At the meeting they agreed to continue working to strengthen relations between the two countries
His Majesty King Mohammed VI received, on Wednesday at the Royal Palace in Fez, the Emirati Minister of Foreign Affairs and International Cooperation, Sheikh Abdullah bin Zayed al-Nahyan. During this audience, they discussed the development of bilateral relations in various fields.

PHOTO/MAP  -   His Majesty King Mohammed VI received, on Wednesday at the Royal Palace in Fez, the Emirati Minister of Foreign Affairs and International Cooperation, Sheikh Abdullah bin Zayed al-Nahyan. During this audience, they discussed the development of bilateral relations in various fields.

Mohammed VI received Sheikh Abdullah bin Zayed al-Nahyan, Minister of Foreign Affairs and International Cooperation of the United Arab Emirates (UAE), at the Royal Palace in Fez on Wednesday. At the meeting they discussed regional and international issues and discussed ways to enhance cooperation between the two countries to further improve their relations.

Bin Zayed took the opportunity to convey to Mohammed VI the greetings of UAE President Sheikh Khalifa bin Zayed al-Nahyan and the Vice President, Prime Minister and Ruler of Dubai, Mohammed bin Rashid al-Maktoum and Crown Prince Mohammed bin Zayed al-Nahyan, and wished Morocco continued progress and development. 
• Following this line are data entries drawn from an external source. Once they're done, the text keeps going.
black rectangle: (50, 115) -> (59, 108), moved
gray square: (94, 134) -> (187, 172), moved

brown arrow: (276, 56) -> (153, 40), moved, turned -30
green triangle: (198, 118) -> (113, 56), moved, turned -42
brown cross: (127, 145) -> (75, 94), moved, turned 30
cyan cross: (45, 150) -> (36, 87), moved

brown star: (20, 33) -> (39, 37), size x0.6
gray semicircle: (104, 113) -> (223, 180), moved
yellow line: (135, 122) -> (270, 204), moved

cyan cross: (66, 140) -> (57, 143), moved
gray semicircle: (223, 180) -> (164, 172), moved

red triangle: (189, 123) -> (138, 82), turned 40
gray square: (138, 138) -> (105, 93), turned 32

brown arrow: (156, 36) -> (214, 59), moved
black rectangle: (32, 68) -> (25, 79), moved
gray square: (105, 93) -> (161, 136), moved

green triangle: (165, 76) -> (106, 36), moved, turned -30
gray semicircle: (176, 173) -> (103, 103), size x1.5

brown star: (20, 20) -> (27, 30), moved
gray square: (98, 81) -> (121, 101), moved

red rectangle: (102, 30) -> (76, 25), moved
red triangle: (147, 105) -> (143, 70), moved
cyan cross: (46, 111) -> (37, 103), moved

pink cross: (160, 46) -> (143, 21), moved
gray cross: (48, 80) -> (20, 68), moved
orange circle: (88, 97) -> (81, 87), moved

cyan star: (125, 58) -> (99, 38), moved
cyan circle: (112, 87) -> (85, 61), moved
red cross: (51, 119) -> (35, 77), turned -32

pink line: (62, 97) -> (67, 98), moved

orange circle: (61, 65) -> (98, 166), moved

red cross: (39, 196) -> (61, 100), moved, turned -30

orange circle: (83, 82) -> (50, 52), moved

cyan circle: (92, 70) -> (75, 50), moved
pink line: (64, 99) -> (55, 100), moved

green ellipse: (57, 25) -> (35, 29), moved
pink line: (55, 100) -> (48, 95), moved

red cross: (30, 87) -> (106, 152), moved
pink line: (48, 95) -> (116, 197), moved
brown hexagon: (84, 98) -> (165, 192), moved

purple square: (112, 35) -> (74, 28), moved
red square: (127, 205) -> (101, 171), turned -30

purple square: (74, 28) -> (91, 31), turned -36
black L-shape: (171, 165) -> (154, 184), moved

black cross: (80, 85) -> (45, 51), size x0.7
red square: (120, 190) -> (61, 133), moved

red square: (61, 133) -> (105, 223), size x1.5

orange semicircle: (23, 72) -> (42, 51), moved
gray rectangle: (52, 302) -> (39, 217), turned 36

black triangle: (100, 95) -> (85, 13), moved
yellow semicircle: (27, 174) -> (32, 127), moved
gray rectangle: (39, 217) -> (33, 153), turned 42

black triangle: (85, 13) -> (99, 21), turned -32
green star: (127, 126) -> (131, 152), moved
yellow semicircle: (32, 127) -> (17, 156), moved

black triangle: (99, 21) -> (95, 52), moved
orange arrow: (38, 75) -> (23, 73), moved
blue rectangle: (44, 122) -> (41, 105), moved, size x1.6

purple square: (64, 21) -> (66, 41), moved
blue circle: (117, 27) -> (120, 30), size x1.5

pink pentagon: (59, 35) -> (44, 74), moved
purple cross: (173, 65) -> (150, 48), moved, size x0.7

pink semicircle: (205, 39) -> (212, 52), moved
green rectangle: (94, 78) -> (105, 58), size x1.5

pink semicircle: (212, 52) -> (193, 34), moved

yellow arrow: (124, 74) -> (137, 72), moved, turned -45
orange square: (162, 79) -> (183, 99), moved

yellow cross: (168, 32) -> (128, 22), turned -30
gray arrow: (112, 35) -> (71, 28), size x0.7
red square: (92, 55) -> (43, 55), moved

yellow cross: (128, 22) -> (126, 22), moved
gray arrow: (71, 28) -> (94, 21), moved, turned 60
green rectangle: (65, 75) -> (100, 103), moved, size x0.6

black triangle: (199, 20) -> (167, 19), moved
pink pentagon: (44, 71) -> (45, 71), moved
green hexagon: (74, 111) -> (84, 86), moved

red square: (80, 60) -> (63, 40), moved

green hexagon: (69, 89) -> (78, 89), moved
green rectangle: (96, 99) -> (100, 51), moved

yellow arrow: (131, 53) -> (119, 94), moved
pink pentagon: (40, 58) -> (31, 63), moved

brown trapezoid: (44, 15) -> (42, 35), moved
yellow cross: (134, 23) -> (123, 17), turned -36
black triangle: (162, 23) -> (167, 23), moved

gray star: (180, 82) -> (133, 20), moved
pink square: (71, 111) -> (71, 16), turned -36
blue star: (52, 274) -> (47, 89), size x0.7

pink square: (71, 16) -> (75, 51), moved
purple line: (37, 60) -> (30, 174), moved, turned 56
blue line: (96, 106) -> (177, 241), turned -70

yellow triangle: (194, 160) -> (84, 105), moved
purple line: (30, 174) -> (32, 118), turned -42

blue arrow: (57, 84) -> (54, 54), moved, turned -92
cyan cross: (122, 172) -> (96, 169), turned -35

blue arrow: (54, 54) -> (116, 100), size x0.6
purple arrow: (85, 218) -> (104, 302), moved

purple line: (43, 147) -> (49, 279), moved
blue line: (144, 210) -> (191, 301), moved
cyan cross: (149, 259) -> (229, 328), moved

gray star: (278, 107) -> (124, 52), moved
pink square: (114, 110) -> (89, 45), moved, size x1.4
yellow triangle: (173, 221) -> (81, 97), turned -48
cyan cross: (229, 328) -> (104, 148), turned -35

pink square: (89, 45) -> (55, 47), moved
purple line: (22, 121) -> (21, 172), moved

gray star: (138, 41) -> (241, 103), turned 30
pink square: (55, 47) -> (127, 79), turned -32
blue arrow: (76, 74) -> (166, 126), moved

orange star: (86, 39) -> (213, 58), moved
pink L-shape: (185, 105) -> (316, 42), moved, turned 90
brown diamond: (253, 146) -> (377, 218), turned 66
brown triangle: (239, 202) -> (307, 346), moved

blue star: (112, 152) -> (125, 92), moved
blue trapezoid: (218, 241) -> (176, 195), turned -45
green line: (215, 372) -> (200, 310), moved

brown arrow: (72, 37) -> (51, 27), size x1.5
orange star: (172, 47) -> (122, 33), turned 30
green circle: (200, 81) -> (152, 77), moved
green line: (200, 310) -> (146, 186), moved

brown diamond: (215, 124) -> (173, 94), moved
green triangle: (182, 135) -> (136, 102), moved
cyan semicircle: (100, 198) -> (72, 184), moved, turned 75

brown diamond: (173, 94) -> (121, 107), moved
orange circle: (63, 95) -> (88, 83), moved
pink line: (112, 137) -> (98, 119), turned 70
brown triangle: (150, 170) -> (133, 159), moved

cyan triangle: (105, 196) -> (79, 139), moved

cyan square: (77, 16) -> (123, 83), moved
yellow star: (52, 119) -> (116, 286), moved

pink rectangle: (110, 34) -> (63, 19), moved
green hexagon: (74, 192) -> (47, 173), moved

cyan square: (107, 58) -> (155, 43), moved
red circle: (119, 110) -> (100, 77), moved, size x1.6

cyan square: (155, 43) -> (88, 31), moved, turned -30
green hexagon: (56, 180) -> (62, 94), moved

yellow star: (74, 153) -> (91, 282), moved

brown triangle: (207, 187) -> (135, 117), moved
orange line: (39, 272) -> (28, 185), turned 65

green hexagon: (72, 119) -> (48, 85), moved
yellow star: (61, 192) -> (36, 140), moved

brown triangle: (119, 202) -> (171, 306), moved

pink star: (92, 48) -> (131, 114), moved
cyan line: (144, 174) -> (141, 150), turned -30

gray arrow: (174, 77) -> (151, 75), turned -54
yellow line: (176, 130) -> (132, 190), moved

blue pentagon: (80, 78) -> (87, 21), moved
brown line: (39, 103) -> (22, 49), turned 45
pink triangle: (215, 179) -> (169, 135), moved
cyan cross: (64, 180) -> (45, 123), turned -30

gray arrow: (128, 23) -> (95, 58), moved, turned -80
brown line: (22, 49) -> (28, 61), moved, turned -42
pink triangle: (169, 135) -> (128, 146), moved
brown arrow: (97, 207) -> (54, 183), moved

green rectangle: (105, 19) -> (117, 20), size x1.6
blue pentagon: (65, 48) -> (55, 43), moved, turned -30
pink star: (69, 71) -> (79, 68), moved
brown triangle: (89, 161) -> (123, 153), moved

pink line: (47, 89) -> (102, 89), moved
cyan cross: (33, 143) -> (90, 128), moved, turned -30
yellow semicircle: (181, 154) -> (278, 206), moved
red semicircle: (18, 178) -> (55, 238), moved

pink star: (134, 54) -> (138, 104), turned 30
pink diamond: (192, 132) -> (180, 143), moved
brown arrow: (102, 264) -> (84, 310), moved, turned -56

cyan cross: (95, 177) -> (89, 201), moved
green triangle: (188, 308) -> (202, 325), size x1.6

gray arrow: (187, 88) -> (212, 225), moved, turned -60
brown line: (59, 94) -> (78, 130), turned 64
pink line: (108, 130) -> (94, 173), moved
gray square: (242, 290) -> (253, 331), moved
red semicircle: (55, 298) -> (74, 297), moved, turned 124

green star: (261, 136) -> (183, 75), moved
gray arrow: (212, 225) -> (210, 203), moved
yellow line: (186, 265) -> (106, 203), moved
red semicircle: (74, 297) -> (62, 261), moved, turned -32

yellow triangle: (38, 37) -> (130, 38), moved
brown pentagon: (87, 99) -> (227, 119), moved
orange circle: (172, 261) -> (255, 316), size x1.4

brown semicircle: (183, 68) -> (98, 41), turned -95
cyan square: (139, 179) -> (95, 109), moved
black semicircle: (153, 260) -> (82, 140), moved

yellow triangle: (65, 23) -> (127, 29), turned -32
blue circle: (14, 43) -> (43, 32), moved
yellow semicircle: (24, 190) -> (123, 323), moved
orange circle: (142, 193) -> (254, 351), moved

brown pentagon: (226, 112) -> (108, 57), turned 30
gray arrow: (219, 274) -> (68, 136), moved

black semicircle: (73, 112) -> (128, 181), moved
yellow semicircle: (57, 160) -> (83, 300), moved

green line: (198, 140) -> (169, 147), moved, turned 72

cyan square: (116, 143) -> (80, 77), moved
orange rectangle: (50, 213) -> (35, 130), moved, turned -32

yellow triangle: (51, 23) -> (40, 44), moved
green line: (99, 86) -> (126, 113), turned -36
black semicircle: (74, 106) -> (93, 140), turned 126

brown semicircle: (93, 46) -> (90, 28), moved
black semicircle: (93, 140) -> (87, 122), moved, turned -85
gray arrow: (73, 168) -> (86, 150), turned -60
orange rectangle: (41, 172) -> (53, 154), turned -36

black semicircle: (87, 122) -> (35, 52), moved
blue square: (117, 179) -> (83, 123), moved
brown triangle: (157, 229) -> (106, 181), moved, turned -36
The Emirati foreign minister reaffirmed that the leaders of his country and Morocco share ties of brotherhood and will always be eager to boost cooperation in all sectors to achieve their common goals. 

First country to open consulate in Western Sahara

Relations between the UAE and Morocco were strained in 2017 due to the UAE's boycott of Qatar, which Rabat frowned upon. Tension could also be seen when the UAE supported the joint bid of the United States, Mexico and Canada to host the 2026 World Cup to the detriment of the Moroccan bid. However, diplomatic relations between the two countries are currently going well. 

Proof of this is that the UAE became the first country to open a consulate in Western Sahara last November, in the city of Laayoune, ahead of the United States, which had planned to open one in the port city of Dakhla, although it is not known whether the new President Joe Biden and Secretary of State Antony Blinken will follow through with their predecessors' plans. 

The consulate opened in the largest city in Western Sahara, which has been controlled by Morocco since 1975. Morocco's king described the decision as "historic" in a phone call with the crown prince of Abu Dhabi. The announcement came just days after the UAE declared its support for Moroccan sovereignty over the region. It also expressed support for Morocco's actions to restore commercial movement in the El Guerguerat de-escalation zone after a three-week blockade due to the conflict between the Moroccan military and the Polisario Front.

The Emirati foreign minister took part last week in a US-Moroccan ministerial videoconference that brought together 40 countries in support of Morocco's proposed autonomy plan for Western Sahara. In his speech, the minister made clear the UAE's support for any steps Morocco takes to have the Sahara recognised as Moroccan territory.

The step taken by the UAE was seen by Rabat as helping other Arab countries to follow suit, as it is of vital importance for Morocco to recognise Western Sahara as part of its national territory. Although it is a sparsely populated desert region, it possesses a rich source of raw materials such as phosphate deposits.